2018-01-31 bulk reprocessing 50Gbps in trinity mode
bulk reprocessing prep for KACST (and GRFN 50Gbps metrics): take-2 in trinity mode
Goal is to load test at NISAR-scales
- Data Rates and Volumes
- Forward “keep-up” processing: 1X at 86TB per day
- Bulk processing: 4X at 344TB per day
- Concurrent load: 5X at 430TB per day
- Processed rate
- Data delivery rate to DAAC
- SDS-DAAC Network
- SDS baseline currently in AWS Oregon region
- NGAP currently in AWS Virginia region
Cloud-scale Cost estimate
- Previously spiked at 430TB per day at 8,200 concurrent compute instances
- With current c5.9xlarge spot pricing around $0.55/hr, need about $4600 per hour, $110K per day in spot
- But note NISAR baseline is GPU-enabled
Bulk Processing Test Sample
- 9-hour production test
- 31K jobs
- 27K x L2 data products generated (~48.4TB)
- Spiked at NISAR 5X data production rate 40Gbps
- About ~170 x S1-IFG L2 data products processed per minute
- Sustained at NISAR 2.5X
Peaked at ~8200 concurrent compute instances
The following shows concurrent number of compute nodes over time.
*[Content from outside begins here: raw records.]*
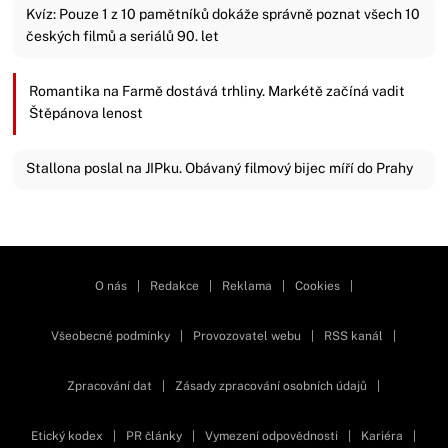
Kvíz: Pouze 1 z 10 pamětníků dokáže správně poznat všech 10
českých filmů a seriálů 90. let
Romantika na Farmě dostává trhliny. Markétě začíná vadit
Štěpánova lenost
Stallona poslal na JIPku. Obávaný filmový bijec míří do Prahy
Zavřít reklamu
O nás
|
Redakce
|
Reklama
|
Cookies
|
Všeobecné podmínky
|
Provozovatel webu
|
RSS kanál
|
Zpracování dat
|
Zásady zpracování osobních údajů
|
Etický kodex
|
PR články
|
Vymezení odpovědnosti
|
Kariéra
|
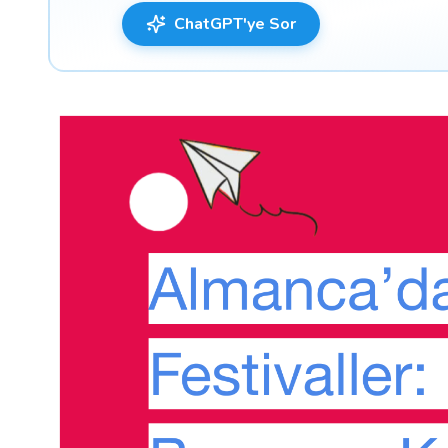
ChatGPT'ye Sor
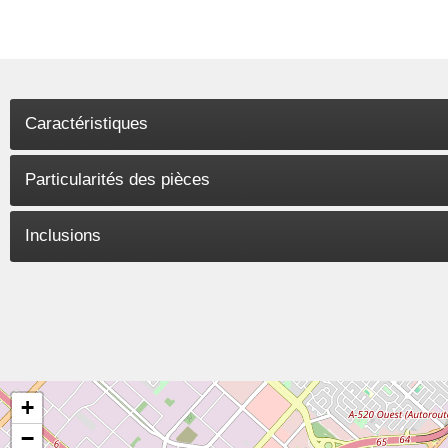
Caractéristiques
Particularités des pièces
Inclusions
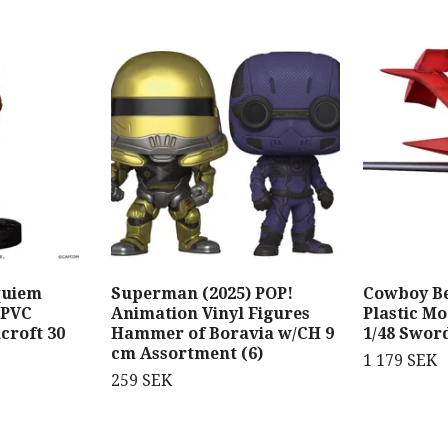
quiem
Superman (2025) POP!
Cowboy B
 PVC
Animation Vinyl Figures
Plastic M
croft 30
Hammer of Boravia w/CH 9
1/48 Sword
cm Assortment (6)
1 179 SEK
259 SEK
It peaked at NISAR 5X rate at 8200+ concurrent compute nodes in fleet.
In the middle, the system nominally auto-scaled to NSAR 2.5X rate.
Compute diversification
To achieve this total number of compute instances, a diversification of compute instances had to be used. Both Auto Scaling + Spot Fleet were used to spread compute across a diversity of these ec2 instance types:
Name | API Name | Memory | vCPUs | Instance Storage | Network | On-demand | Spot (us-west-2) |
C5 High-CPU 9xlarge | c5.9xlarge | 72.0 GiB | 36 vCPUs | EBS only | 10 Gigabit | $1.530 hourly | $0.55 hourly |
C5 High-CPU Quadruple Extra Large | c5.4xlarge | 32.0 GiB | 16 vCPUs | EBS only | Up to 10 Gigabit | $0.68 hourly | $0.33 hourly |
C3 High-CPU Quadruple Extra Large | c3.4xlarge | 30.0 GiB | 16 vCPUs | 320 GiB (2 * 160 GiB SSD) | High | $0.840 hourly | $0.25 hourly |
C3 High-CPU Eight Extra Large | c3.8xlarge | 60.0 GiB | 32 vCPUs | 640 GiB (2 * 320 GiB SSD) | 10 Gigabit | $1.680 hourly | $0.49 hourly |
I3 High I/O Quadruple Extra Large | i3.4xlarge | 122.0 GiB | 16 vCPUs | 3800 GiB (2 * 1900 GiB NVMe SSD) | Up to 10 Gigabit | $1.248 hourly | $0.50 hourly |
I3 High I/O Extra Large | i3.xlarge | 30.5 GiB | 4 vCPUs | 950 GiB NVMe SSD | Up to 10 Gigabit | $0.312 hourly | $0.10 hourly |
The AWS console during peak and showing diversity of fleet:
EC2-S3 performance
S3 to c5.9xlarge instance performance showed 10Gbps network to S3. This is increased in performance trends between *.8x+ to S3 from prior years.
The following shows plot of download rates from S3 onto c5.9xlarge when staging input data for each compute job.